# [DESCRIPTION OF THE TASK]
Write out the line with "Дополнительный замер" and each line after it to the end of the material, exactly as they appear and with nothing else.

# [STUDY MATERIAL]
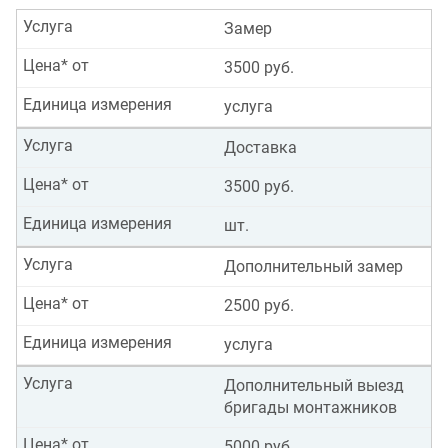
Услуга
Замер
Цена* от
3500 руб.
Единица измерения
услуга
Услуга
Доставка
Цена* от
3500 руб.
Единица измерения
шт.
Услуга
Дополнительный замер
Цена* от
2500 руб.
Единица измерения
услуга
Услуга
Дополнительный выезд
бригады монтажников
Цена* от
5000 руб.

# [ANSWER TO THIS TASK]
Дополнительный замер
Цена* от
2500 руб.
Единица измерения
услуга
Услуга
Дополнительный выезд
бригады монтажников
Цена* от
5000 руб.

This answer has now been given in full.